Stored records:
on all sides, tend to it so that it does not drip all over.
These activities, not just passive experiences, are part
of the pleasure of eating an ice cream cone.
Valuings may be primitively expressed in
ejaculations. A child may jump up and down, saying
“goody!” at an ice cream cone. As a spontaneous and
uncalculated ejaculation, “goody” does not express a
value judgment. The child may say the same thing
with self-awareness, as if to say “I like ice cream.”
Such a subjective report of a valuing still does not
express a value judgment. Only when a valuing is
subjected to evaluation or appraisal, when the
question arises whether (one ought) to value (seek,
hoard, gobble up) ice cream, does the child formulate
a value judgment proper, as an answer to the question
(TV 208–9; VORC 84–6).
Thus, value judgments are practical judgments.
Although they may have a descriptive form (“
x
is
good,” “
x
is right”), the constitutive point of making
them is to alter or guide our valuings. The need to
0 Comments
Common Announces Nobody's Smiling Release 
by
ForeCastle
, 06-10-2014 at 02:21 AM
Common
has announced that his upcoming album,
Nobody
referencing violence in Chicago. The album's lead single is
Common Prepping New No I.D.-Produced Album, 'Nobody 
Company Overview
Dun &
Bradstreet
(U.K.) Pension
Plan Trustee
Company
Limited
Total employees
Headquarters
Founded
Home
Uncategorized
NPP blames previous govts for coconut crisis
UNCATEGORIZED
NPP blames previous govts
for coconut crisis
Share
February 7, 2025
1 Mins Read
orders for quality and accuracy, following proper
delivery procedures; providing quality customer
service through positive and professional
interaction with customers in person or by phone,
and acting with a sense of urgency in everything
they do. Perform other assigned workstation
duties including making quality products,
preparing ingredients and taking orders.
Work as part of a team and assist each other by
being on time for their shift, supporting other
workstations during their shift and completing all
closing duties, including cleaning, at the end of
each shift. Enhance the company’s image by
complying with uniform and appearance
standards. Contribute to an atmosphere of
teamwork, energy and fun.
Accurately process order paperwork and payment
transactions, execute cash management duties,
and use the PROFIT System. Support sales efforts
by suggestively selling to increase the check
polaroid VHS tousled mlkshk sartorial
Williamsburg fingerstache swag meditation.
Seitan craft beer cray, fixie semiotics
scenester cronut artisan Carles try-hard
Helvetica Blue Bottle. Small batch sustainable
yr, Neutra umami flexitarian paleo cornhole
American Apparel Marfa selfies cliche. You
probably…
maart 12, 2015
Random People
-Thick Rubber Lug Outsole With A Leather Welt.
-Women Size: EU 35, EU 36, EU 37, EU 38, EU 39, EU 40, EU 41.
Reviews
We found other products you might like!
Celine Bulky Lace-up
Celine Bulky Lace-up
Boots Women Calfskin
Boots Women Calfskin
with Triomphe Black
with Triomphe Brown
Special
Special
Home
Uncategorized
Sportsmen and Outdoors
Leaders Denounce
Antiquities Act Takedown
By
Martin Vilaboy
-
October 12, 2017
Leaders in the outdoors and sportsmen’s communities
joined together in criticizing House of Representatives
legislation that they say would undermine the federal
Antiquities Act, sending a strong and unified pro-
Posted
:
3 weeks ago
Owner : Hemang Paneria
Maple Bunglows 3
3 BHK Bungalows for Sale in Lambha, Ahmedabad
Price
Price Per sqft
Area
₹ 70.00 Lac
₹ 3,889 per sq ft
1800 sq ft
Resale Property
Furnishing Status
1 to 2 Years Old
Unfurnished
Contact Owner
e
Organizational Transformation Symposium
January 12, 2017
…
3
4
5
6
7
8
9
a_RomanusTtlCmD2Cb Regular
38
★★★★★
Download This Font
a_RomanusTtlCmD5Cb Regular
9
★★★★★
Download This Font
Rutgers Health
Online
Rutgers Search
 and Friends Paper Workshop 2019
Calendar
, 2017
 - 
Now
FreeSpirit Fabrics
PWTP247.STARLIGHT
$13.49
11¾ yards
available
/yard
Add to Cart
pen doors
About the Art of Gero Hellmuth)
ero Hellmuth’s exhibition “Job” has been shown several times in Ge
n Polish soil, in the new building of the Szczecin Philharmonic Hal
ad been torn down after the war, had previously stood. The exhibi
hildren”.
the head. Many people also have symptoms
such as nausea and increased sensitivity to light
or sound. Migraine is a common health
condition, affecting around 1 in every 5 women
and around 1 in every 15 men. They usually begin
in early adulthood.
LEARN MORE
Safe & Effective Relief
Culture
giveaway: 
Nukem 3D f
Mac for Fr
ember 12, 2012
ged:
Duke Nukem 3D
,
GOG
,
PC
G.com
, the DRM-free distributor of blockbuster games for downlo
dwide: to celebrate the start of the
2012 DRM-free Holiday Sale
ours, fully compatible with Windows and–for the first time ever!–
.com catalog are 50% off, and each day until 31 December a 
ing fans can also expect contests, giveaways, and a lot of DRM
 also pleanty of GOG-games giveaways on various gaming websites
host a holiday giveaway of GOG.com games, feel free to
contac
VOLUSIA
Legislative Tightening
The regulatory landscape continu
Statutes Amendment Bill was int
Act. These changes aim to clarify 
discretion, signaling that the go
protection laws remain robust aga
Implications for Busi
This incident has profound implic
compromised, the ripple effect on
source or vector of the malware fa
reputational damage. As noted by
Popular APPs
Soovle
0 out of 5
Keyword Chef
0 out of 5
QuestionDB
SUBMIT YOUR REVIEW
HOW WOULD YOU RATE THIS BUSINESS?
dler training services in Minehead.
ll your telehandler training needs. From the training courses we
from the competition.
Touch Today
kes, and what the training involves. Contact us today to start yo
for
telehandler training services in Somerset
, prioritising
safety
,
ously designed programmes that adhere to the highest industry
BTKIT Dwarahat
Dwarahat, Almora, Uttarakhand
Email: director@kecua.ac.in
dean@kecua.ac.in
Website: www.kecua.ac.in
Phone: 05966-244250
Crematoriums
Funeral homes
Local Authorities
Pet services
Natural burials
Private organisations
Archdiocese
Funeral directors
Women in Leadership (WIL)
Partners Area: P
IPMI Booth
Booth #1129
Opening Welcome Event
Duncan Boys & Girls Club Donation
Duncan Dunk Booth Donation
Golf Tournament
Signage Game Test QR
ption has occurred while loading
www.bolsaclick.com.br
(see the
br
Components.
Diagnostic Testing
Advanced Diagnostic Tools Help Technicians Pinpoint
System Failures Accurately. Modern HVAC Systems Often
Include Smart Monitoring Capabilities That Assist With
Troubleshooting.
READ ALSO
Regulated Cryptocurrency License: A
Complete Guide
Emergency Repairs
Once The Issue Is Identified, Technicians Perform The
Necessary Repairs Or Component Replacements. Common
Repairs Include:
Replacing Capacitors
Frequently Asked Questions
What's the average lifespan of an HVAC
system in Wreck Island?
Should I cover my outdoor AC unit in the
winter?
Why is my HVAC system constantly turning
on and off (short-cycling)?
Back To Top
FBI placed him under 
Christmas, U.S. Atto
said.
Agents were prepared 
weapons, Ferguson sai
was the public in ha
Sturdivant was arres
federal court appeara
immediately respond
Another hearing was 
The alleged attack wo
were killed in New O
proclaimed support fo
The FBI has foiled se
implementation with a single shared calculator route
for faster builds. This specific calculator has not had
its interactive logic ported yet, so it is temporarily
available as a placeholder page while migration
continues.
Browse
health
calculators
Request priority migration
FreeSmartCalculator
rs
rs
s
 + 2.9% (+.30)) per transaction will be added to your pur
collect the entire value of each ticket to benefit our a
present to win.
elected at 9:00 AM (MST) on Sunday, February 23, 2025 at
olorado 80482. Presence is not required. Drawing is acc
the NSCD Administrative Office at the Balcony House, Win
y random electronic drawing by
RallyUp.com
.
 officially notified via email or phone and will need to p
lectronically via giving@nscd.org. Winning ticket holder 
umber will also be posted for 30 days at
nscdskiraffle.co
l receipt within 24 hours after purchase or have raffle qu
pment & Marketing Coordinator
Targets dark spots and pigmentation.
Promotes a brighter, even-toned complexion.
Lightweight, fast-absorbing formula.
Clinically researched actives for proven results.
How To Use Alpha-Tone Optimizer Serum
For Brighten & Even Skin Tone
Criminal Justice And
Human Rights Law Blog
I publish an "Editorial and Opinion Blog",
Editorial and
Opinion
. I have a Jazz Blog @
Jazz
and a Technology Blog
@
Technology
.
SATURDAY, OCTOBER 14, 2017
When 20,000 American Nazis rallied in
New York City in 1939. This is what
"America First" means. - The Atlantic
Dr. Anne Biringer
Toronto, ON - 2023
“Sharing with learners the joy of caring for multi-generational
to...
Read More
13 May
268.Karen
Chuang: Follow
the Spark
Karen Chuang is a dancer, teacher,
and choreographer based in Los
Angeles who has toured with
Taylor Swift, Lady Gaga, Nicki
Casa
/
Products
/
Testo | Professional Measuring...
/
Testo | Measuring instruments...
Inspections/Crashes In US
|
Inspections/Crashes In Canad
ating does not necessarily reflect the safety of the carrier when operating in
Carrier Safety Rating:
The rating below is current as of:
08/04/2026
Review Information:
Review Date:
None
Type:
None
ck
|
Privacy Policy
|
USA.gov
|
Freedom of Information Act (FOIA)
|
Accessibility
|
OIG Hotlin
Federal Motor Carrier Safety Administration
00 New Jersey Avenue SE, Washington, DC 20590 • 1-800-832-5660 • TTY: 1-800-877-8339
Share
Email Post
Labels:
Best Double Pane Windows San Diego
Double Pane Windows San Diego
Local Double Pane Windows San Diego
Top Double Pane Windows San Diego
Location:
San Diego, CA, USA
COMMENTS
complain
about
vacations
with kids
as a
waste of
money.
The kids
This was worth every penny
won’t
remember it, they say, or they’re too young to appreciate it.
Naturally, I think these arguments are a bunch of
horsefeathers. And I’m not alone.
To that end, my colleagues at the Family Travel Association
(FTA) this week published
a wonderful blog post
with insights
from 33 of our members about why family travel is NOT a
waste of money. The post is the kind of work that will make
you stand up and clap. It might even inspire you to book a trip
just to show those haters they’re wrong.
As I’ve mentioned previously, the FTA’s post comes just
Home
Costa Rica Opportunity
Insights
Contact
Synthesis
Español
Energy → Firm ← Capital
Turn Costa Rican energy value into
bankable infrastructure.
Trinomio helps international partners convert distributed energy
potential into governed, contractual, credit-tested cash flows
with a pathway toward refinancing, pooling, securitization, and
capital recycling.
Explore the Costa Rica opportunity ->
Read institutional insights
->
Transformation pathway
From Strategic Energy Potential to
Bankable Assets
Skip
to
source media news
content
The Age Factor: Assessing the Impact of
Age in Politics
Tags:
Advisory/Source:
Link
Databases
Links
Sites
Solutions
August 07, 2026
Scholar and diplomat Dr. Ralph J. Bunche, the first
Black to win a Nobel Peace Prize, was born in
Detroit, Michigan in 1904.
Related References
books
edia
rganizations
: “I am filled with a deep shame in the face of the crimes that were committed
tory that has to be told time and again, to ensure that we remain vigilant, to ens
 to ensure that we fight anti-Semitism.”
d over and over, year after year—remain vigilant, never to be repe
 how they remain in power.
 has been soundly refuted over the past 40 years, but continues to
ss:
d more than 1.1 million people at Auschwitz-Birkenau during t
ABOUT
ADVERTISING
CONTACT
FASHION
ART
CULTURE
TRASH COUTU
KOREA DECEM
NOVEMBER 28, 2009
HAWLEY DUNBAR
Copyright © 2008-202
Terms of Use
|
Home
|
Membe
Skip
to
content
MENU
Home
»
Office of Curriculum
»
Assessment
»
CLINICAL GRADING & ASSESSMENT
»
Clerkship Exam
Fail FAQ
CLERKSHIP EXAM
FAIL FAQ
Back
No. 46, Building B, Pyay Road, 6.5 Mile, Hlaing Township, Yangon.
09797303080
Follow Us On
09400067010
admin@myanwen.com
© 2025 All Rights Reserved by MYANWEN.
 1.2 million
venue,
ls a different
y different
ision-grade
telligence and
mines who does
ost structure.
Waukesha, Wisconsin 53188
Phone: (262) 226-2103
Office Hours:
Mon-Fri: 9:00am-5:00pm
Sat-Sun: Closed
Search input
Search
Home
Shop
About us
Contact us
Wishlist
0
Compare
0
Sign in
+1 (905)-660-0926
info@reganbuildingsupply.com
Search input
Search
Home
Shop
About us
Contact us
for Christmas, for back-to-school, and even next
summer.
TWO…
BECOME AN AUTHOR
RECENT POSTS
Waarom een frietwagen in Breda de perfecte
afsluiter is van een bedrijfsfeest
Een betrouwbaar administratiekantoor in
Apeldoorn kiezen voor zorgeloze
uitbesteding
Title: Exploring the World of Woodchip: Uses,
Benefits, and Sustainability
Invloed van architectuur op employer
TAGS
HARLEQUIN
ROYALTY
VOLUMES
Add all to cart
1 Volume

**What is required:**
Copy over exactly the lines above from the one with "August 07, 2026" to the last, both included, and no others.

**Completed exercise:**
August 07, 2026
Scholar and diplomat Dr. Ralph J. Bunche, the first
Black to win a Nobel Peace Prize, was born in
Detroit, Michigan in 1904.
Related References
books
edia
rganizations
: “I am filled with a deep shame in the face of the crimes that were committed
tory that has to be told time and again, to ensure that we remain vigilant, to ens
 to ensure that we fight anti-Semitism.”
d over and over, year after year—remain vigilant, never to be repe
 how they remain in power.
 has been soundly refuted over the past 40 years, but continues to
ss:
d more than 1.1 million people at Auschwitz-Birkenau during t
ABOUT
ADVERTISING
CONTACT
FASHION
ART
CULTURE
TRASH COUTU
KOREA DECEM
NOVEMBER 28, 2009
HAWLEY DUNBAR
Copyright © 2008-202
Terms of Use
|
Home
|
Membe
Skip
to
content
MENU
Home
»
Office of Curriculum
»
Assessment
»
CLINICAL GRADING & ASSESSMENT
»
Clerkship Exam
Fail FAQ
CLERKSHIP EXAM
FAIL FAQ
Back
No. 46, Building B, Pyay Road, 6.5 Mile, Hlaing Township, Yangon.
09797303080
Follow Us On
09400067010
admin@myanwen.com
© 2025 All Rights Reserved by MYANWEN.
 1.2 million
venue,
ls a different
y different
ision-grade
telligence and
mines who does
ost structure.
Waukesha, Wisconsin 53188
Phone: (262) 226-2103
Office Hours:
Mon-Fri: 9:00am-5:00pm
Sat-Sun: Closed
Search input
Search
Home
Shop
About us
Contact us
Wishlist
0
Compare
0
Sign in
+1 (905)-660-0926
info@reganbuildingsupply.com
Search input
Search
Home
Shop
About us
Contact us
for Christmas, for back-to-school, and even next
summer.
TWO…
BECOME AN AUTHOR
RECENT POSTS
Waarom een frietwagen in Breda de perfecte
afsluiter is van een bedrijfsfeest
Een betrouwbaar administratiekantoor in
Apeldoorn kiezen voor zorgeloze
uitbesteding
Title: Exploring the World of Woodchip: Uses,
Benefits, and Sustainability
Invloed van architectuur op employer
TAGS
HARLEQUIN
ROYALTY
VOLUMES
Add all to cart
1 Volume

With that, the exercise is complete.